GOAL OF THE EXERCISE>
Which lines below contain the word "aktiviert"? Copy each of them.

TASK INPUTS>
┏━━
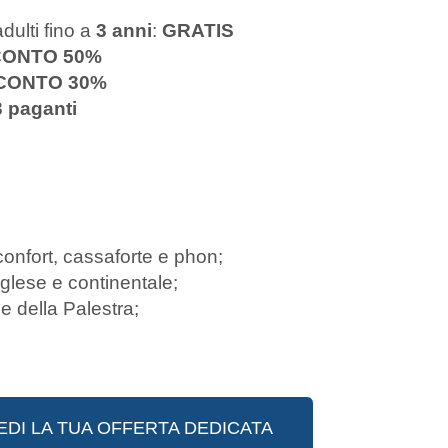
ulti fino a
3 anni
:
GRATIS
ONTO 50%
CONTO 30%
3 paganti
onfort, cassaforte e phon;
nglese e continentale;
 e della Palestra;
EDI LA TUA OFFERTA DEDICATA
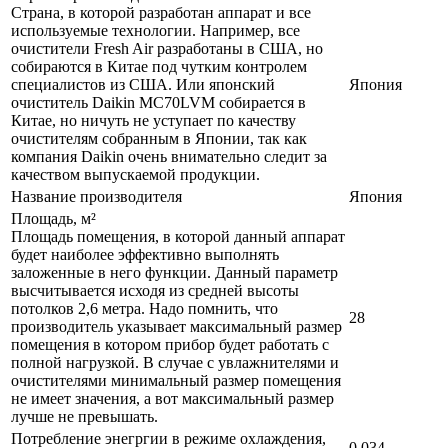
Страна, в которой разработан аппарат и все
используемые технологии. Например, все
очистители Fresh Air разработаны в США, но
собираются в Китае под чутким контролем
специалистов из США. Или японский
Япония
очиститель Daikin MC70LVM собирается в
Китае, но ничуть не уступает по качеству
очистителям собранным в Японии, так как
компания Daikin очень внимательно следит за
качеством выпускаемой продукции.
Название производителя
Япония
Площадь, м²
Площадь помещения, в которой данный аппарат
будет наиболее эффективно выполнять
заложенные в него функции. Данный параметр
высчитывается исходя из средней высоты
потолков 2,6 метра. Надо помнить, что
28
производитель указывает максимальный размер
помещения в котором прибор будет работать с
полной нагрузкой. В случае с увлажнителями и
очистителями минимальный размер помещения
не имеет значения, а вот максимальный размер
лучше не превышать.
Потребление энегргии в режиме охлаждения,
0,034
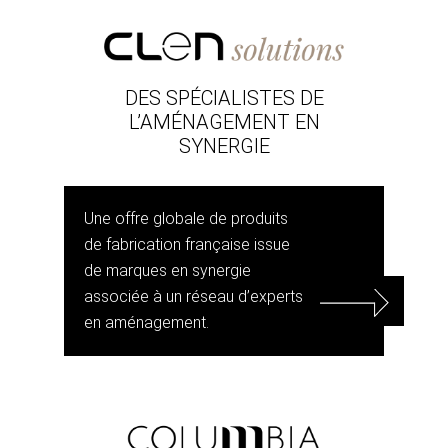
DES SPÉCIALISTES DE
L’AMÉNAGEMENT EN
SYNERGIE
Une offre globale de produits
de fabrication française issue
de marques en synergie
associée à un réseau d’experts
en aménagement.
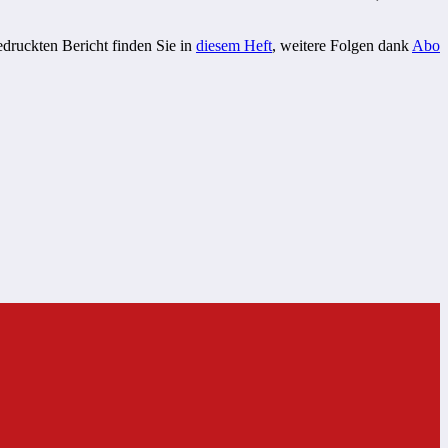
edruckten Bericht finden Sie in
diesem Heft
, weitere Folgen dank
Abo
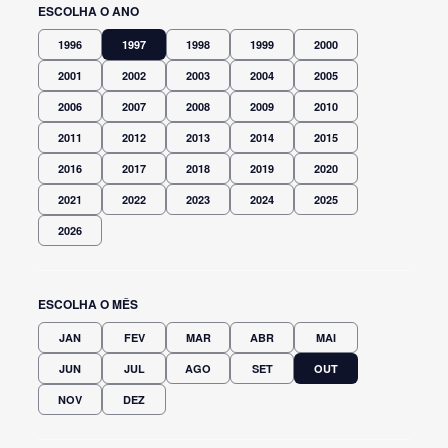
ESCOLHA O ANO
1996
1997
1998
1999
2000
2001
2002
2003
2004
2005
2006
2007
2008
2009
2010
2011
2012
2013
2014
2015
2016
2017
2018
2019
2020
2021
2022
2023
2024
2025
2026
ESCOLHA O MÊS
JAN
FEV
MAR
ABR
MAI
JUN
JUL
AGO
SET
OUT
NOV
DEZ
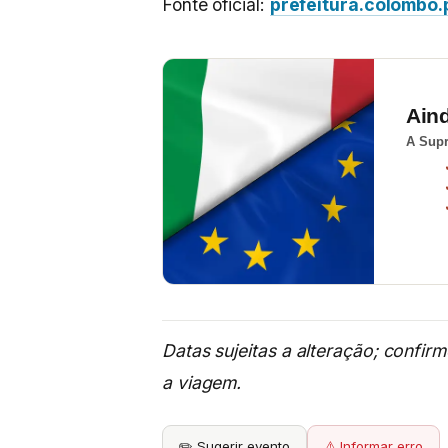
Fonte oficial:
prefeitura.colombo.
Ain
A Supr
Datas sujeitas a alteração; confir
a viagem.
✏️ Sugerir evento
⚠️ Informar erro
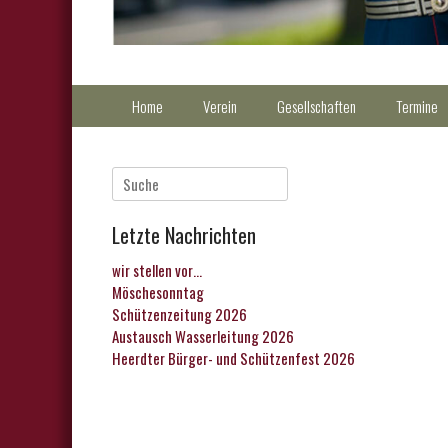
Primärmenu
Weiter
Home
Verein
Gesellschaften
Termine
zum
Inhalt
Suche
nach:
Letzte Nachrichten
wir stellen vor…
Möschesonntag
Schützenzeitung 2026
Austausch Wasserleitung 2026
Heerdter Bürger- und Schützenfest 2026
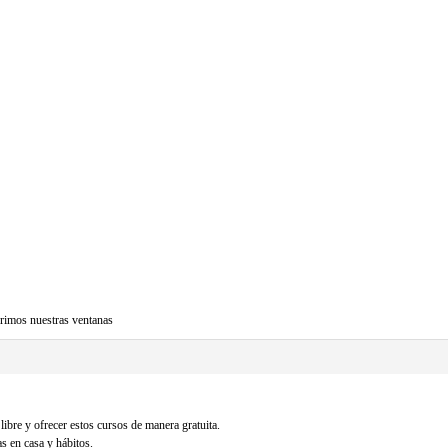
rimos nuestras ventanas
libre y ofrecer estos cursos de manera gratuita.
s en casa y hábitos.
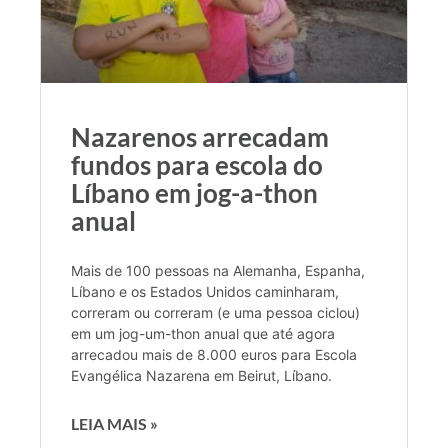
Nazarenos arrecadam
fundos para escola do
Líbano em jog-a-thon
anual
Mais de 100 pessoas na Alemanha, Espanha,
Líbano e os Estados Unidos caminharam,
correram ou correram (e uma pessoa ciclou)
em um jog-um-thon anual que até agora
arrecadou mais de 8.000 euros para Escola
Evangélica Nazarena em Beirut, Líbano.
LEIA MAIS »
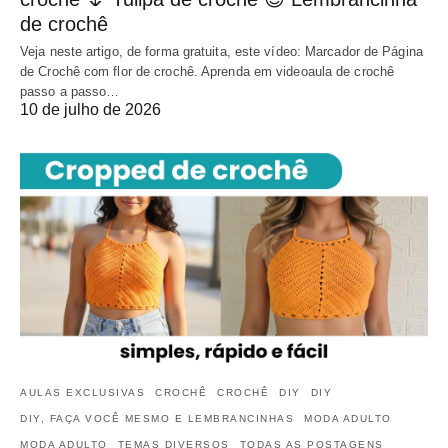
de crochê
Veja neste artigo, de forma gratuita, este vídeo: Marcador de Página
de Crochê com flor de crochê. Aprenda em videoaula de crochê
passo a passo…
10 de julho de 2026
AULAS EXCLUSIVAS
CROCHÊ
CROCHÊ
DIY
DIY
DIY, FAÇA VOCÊ MESMO E LEMBRANCINHAS
MODA ADULTO
MODA ADULTO
TEMAS DIVERSOS
TODAS AS POSTAGENS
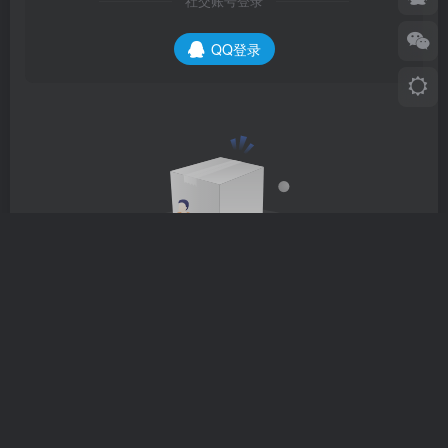
社交账号登录
QQ登录
暂无评论内容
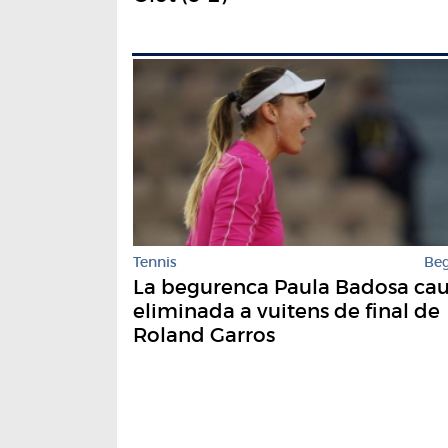
Tennis
Be
La begurenca Paula Badosa ca
eliminada a vuitens de final de
Roland Garros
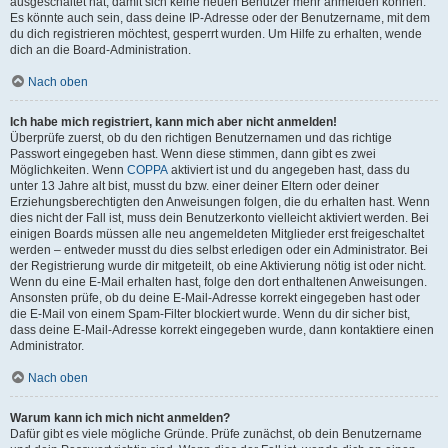
ausgeschaltet hat, damit sich keine neuen Benutzer mehr anmelden können.
Es könnte auch sein, dass deine IP-Adresse oder der Benutzername, mit dem
du dich registrieren möchtest, gesperrt wurden. Um Hilfe zu erhalten, wende
dich an die Board-Administration.
Nach oben
Ich habe mich registriert, kann mich aber nicht anmelden!
Überprüfe zuerst, ob du den richtigen Benutzernamen und das richtige
Passwort eingegeben hast. Wenn diese stimmen, dann gibt es zwei
Möglichkeiten. Wenn
COPPA
aktiviert ist und du angegeben hast, dass du
unter 13 Jahre alt bist, musst du bzw. einer deiner Eltern oder deiner
Erziehungsberechtigten den Anweisungen folgen, die du erhalten hast. Wenn
dies nicht der Fall ist, muss dein Benutzerkonto vielleicht aktiviert werden. Bei
einigen Boards müssen alle neu angemeldeten Mitglieder erst freigeschaltet
werden – entweder musst du dies selbst erledigen oder ein Administrator. Bei
der Registrierung wurde dir mitgeteilt, ob eine Aktivierung nötig ist oder nicht.
Wenn du eine E-Mail erhalten hast, folge den dort enthaltenen Anweisungen.
Ansonsten prüfe, ob du deine E-Mail-Adresse korrekt eingegeben hast oder
die E-Mail von einem Spam-Filter blockiert wurde. Wenn du dir sicher bist,
dass deine E-Mail-Adresse korrekt eingegeben wurde, dann kontaktiere einen
Administrator.
Nach oben
Warum kann ich mich nicht anmelden?
Dafür gibt es viele mögliche Gründe. Prüfe zunächst, ob dein Benutzername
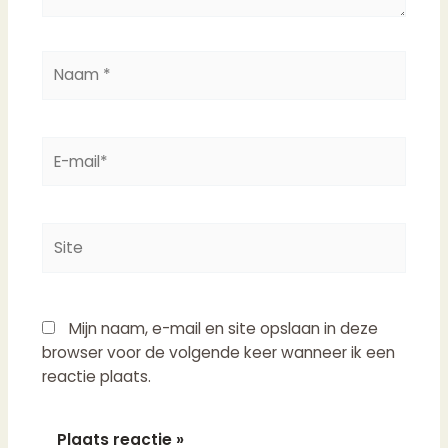
Naam
*
E-
mail*
Site
Mijn naam, e-mail en site opslaan in deze
browser voor de volgende keer wanneer ik een
reactie plaats.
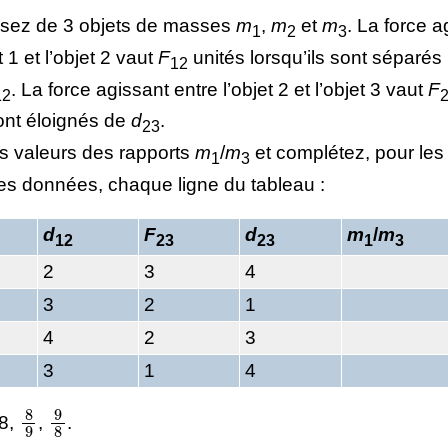
sez de 3 objets de masses
m
,
m
et
m
. La force a
1
2
3
t 1 et l’objet 2 vaut
F
unités lorsqu’ils sont séparés
12
. La force agissant entre l’objet 2 et l’objet 3 vaut
F
12
sont éloignés de
d
.
23
es valeurs des rapports
m
/
m
et complétez, pour les 
1
3
ces données, chaque ligne du tableau :
d
F
d
m
/
m
12
23
23
1
3
2
3
4
3
2
1
4
2
3
3
1
4
8
9
9
8
18,
,
.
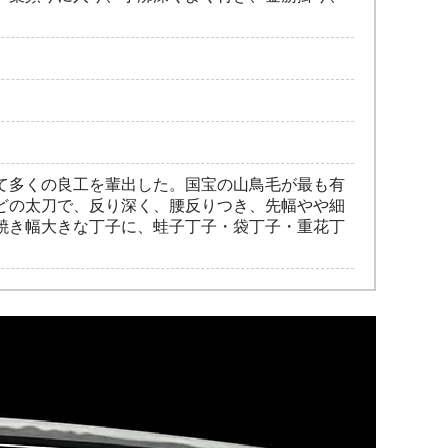
て多くの良工を輩出した。国宝の山鳥毛が最も有
どの太刀で、反り深く、腰反りつき、先幅やや細
焼き幅大きな丁子に、蛙子丁子・袋丁子・重花丁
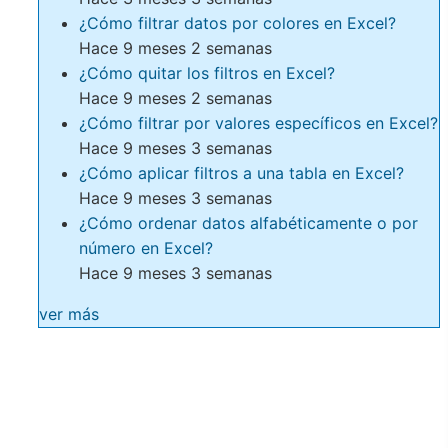
¿Cómo filtrar datos por colores en Excel?
Hace 9 meses 2 semanas
¿Cómo quitar los filtros en Excel?
Hace 9 meses 2 semanas
¿Cómo filtrar por valores específicos en Excel?
Hace 9 meses 3 semanas
¿Cómo aplicar filtros a una tabla en Excel?
Hace 9 meses 3 semanas
¿Cómo ordenar datos alfabéticamente o por
número en Excel?
Hace 9 meses 3 semanas
ver más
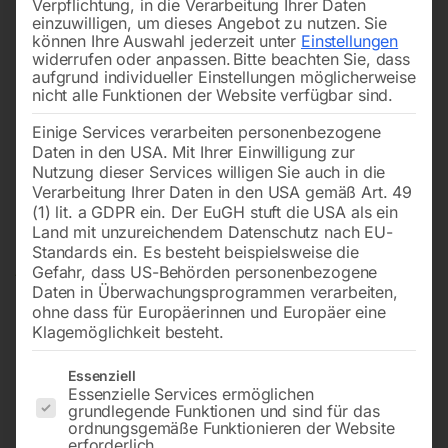
Verpflichtung, in die Verarbeitung Ihrer Daten
einzuwilligen, um dieses Angebot zu nutzen.
Sie
können Ihre Auswahl jederzeit unter
Einstellungen
widerrufen oder anpassen.
Bitte beachten Sie, dass
aufgrund individueller Einstellungen möglicherweise
nicht alle Funktionen der Website verfügbar sind.
Einige Services verarbeiten personenbezogene
Daten in den USA. Mit Ihrer Einwilligung zur
Nutzung dieser Services willigen Sie auch in die
Verarbeitung Ihrer Daten in den USA gemäß Art. 49
(1) lit. a GDPR ein. Der EuGH stuft die USA als ein
Land mit unzureichendem Datenschutz nach EU-
Standards ein. Es besteht beispielsweise die
Gefahr, dass US-Behörden personenbezogene
Daten in Überwachungsprogrammen verarbeiten,
ohne dass für Europäerinnen und Europäer eine
Klagemöglichkeit besteht.
Es folgt eine Liste der Service-Gruppen, für die eine Einwilligun
Essenziell
Essenzielle Services ermöglichen
grundlegende Funktionen und sind für das
ordnungsgemäße Funktionieren der Website
erforderlich.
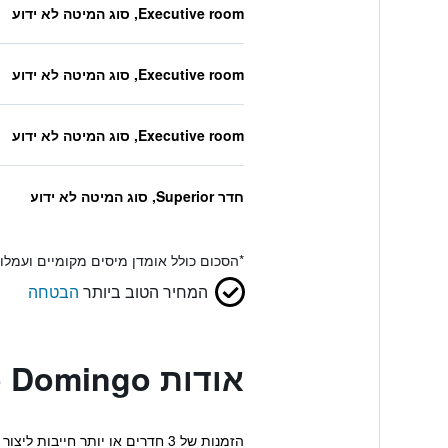
Executive room, סוג המיטה לא ידוע
Executive room, סוג המיטה לא ידוע
Executive room, סוג המיטה לא ידוע
חדר Superior, סוג המיטה לא ידוע
*
הסכום כולל אומדן מיסים מקומיים ועמל
המחיר הטוב ביותר
הבטחה
אודות Jc Rooms Santo Domingo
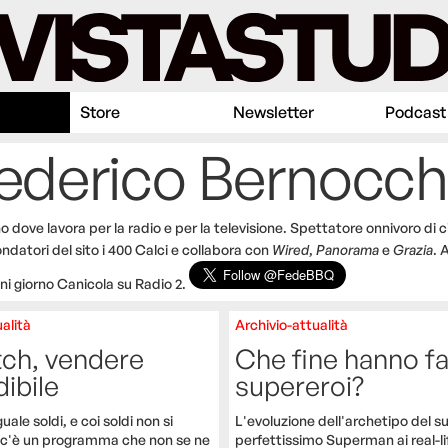
Store
Newsletter
Podcast
Federico Bernocch
o dove lavora per la radio e per la televisione. Spettatore onnivoro di 
fondatori del sito i 400 Calci e collabora con
Wired
,
Panorama
e
Grazia
. 
i giorno Canicola su Radio 2.
alità
Archivio-attualità
tch, vendere
Che fine hanno fa
dibile
supereroi?
uale soldi, e coi soldi non si
L'evoluzione dell'archetipo del s
 c'è un programma che non se ne
perfettissimo Superman ai real-li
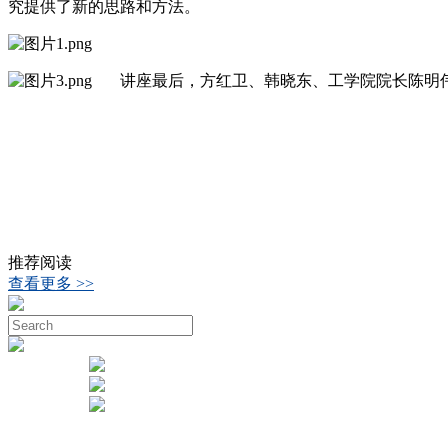
究提供了新的思路和方法。
讲座最后，方红卫、韩晓东、工学院院长陈明伟分
推荐阅读
查看更多 >>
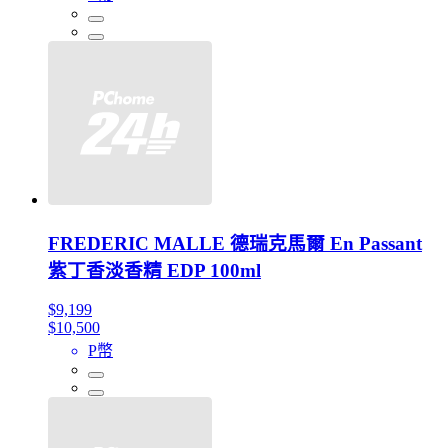
FREDERIC MALLE 德瑞克馬爾 En Passant
紫丁香淡香精 EDP 100ml
$9,199
$10,500
P幣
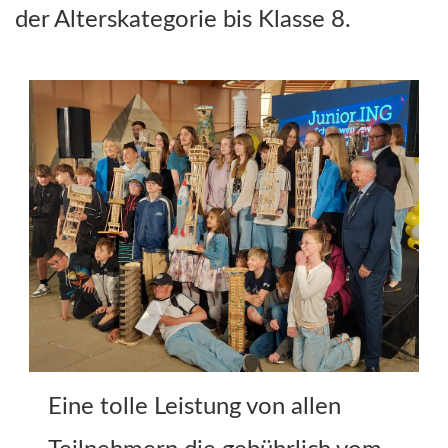
der Alterskategorie bis Klasse 8.
Eine tolle Leistung von allen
┗━━
TASK RESPONSE>
aktiviert ist und du angegeben hast, dass du
dies nicht der Fall ist, muss dein Benutzerkonto vielleicht aktiviert werden. Bei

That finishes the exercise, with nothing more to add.